» **WORK INSTRUCTION**
Report how many lines below include the string "игре". Please keep the reply to that number.

··· DATASET ENTRIES

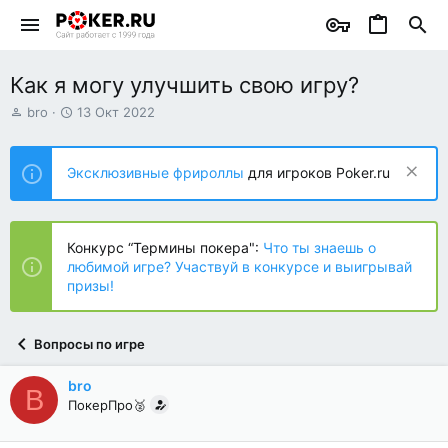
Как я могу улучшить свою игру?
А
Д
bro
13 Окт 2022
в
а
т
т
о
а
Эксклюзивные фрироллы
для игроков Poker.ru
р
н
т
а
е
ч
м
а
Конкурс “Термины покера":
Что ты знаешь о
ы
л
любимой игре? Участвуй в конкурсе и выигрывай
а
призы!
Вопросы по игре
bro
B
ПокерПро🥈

······
··· DATASET ENTRIES

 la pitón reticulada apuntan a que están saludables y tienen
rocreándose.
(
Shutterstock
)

······
··· DATASET ENTRIES

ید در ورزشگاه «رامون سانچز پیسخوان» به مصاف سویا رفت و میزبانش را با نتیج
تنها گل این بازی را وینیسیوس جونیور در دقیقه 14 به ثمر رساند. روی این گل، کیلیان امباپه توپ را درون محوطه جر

······

» **OUTPUT FOR THIS EXERCISE**
2